Government Agency 1: The EU Steering Group on Health Promotion, Disease Prevention and Management of Non-Communicable Diseases (European Union)

  • The Steering Group on Health Promotion, Disease Prevention and Management of Non-Communicable Diseases ("the Steering Group") is a branch of the European Commission. It supports European member states to reach the health targets outlined in Europe's Sustainable Development Goals. The group focuses on four main policy areas and one of those is rare diseases.
  • The Steering Group aims to improve access to diagnosis of rare diseases, provide information about rare diseases to the public, and improve access to rare disease treatment options. Examples of recent accomplishments of the Steering Group include recommendations to the European Commission for measures that would improve sharing diagnostic resources among member states (2015), recommendations to member states to better incorporate rare diseases into their domestic health policies (2016), and financing a research project aimed at better informing European member states' policies with respect to rare diseases (2017).
  • In addition to continuing to coordinate member state action on rare diseases, the Steering Group plans to fund research on rare diseases through the program Horizon 2020. The program will make €900 million available for research on rare diseases over the next 7 years.

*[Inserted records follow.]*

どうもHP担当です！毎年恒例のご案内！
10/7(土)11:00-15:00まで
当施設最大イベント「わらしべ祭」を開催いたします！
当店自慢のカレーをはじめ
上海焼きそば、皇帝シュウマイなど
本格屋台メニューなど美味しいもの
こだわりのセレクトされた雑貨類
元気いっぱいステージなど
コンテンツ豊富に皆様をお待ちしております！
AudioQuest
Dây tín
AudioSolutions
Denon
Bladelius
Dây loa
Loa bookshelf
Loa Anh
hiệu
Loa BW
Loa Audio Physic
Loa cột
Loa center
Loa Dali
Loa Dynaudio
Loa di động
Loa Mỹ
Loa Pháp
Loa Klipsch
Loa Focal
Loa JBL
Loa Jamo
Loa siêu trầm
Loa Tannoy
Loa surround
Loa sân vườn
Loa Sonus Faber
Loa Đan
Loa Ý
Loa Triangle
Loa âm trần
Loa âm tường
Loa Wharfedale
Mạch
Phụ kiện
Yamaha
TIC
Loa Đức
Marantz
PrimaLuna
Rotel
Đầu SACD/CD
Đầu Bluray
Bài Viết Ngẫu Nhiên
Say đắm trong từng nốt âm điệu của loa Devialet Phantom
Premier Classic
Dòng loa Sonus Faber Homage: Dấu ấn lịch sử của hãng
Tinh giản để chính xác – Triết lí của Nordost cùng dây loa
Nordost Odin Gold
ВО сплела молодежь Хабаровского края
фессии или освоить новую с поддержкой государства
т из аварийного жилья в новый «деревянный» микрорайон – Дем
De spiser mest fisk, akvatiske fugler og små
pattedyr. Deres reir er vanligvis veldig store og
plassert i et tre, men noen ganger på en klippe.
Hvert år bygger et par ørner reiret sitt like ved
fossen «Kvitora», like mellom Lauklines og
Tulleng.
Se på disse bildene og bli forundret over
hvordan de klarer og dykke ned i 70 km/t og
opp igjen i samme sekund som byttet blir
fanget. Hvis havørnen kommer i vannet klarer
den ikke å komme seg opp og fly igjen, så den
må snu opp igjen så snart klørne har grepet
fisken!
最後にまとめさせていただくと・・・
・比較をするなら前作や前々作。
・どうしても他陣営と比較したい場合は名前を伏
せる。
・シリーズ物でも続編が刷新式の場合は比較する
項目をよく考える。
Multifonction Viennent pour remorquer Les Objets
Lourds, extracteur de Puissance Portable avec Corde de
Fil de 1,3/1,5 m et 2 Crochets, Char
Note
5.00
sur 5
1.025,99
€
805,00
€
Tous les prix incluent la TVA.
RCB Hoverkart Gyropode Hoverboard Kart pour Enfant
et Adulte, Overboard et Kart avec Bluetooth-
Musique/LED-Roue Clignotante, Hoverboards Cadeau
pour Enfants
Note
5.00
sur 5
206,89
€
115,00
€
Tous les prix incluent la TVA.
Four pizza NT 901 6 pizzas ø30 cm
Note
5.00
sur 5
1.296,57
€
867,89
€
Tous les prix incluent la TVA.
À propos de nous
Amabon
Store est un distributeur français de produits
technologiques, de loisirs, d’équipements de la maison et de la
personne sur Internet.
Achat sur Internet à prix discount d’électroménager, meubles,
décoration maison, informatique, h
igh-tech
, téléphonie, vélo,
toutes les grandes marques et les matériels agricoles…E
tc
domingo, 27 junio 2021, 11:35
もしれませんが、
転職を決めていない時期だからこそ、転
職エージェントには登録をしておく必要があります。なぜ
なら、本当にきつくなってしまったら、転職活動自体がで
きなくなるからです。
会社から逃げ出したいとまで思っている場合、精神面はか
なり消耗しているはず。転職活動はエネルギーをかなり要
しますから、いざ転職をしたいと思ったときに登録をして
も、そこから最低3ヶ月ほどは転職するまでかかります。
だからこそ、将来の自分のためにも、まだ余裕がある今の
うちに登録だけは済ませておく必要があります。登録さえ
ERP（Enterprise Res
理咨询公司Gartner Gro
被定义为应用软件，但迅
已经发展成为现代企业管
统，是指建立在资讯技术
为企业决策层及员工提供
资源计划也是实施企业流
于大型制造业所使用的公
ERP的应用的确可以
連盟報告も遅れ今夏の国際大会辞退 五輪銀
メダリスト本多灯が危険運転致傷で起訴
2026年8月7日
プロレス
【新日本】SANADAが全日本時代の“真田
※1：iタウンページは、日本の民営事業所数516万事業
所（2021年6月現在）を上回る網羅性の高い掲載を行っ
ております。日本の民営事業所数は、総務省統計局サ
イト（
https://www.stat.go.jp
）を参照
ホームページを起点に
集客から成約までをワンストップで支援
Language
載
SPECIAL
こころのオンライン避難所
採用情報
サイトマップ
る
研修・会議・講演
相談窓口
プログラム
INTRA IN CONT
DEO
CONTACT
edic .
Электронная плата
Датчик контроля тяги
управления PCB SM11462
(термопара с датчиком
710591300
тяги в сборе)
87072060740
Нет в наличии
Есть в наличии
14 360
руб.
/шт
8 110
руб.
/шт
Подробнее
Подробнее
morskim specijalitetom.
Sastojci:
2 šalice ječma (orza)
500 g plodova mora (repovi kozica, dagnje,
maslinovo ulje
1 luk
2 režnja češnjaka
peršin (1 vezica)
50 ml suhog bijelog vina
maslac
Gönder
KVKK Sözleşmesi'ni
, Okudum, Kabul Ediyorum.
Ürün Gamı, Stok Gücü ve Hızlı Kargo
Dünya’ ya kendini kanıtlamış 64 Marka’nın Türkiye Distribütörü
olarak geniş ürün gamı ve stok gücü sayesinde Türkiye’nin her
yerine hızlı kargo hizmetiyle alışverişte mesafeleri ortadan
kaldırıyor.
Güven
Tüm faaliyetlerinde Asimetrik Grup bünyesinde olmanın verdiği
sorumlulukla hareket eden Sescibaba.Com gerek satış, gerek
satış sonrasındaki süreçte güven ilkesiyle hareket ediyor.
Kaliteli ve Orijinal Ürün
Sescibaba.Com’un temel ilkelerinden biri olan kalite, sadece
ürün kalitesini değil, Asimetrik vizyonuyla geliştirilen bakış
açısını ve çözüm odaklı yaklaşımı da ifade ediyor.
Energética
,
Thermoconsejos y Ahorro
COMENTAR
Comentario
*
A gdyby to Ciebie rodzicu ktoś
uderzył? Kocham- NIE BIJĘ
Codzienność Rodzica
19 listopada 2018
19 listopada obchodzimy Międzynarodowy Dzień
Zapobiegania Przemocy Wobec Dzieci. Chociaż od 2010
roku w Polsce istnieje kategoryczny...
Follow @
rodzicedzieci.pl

Government Agency 2: U.K. Rare Disease Policy Board (United Kingdom)

  • The U.K. Rare Disease Policy Board is responsible for overseeing the implementation of the UK strategy for rare diseases in the four countries that make up the U.K.: English, Wales, Scotland, and Northern Ireland. The board is made up of a number of stakeholders, including individuals from the national Department of Health and Social Care, the National Health Service, the Scottish, Welsh, and Northern Irish governments. It also includes doctors and patients suffering from rare diseases.
  • In the past few years, the policy board has had a number of accomplishments, bringing the UK closer to fully implementing their rare disease strategy. The board completed implementation plans in each of England (2018), Scotland (2014), Wales (2015), and Northern Ireland (2015). The board also supported a rare disease forum conference in 2017 that brought together industry, policy-makers, patients, and researchers. And, in 2018, they supported a survey of patients with rare diseases, the results of which will inform the work of the policy board.
  • Future goals include participating in the creation of a National Genomics Board which would support gene research, improving collaboration between the four nations of the United Kingdom, working to create platforms that improve the sharing of research data, and maintaining partnerships with European research communities as the UK leaves the European Union.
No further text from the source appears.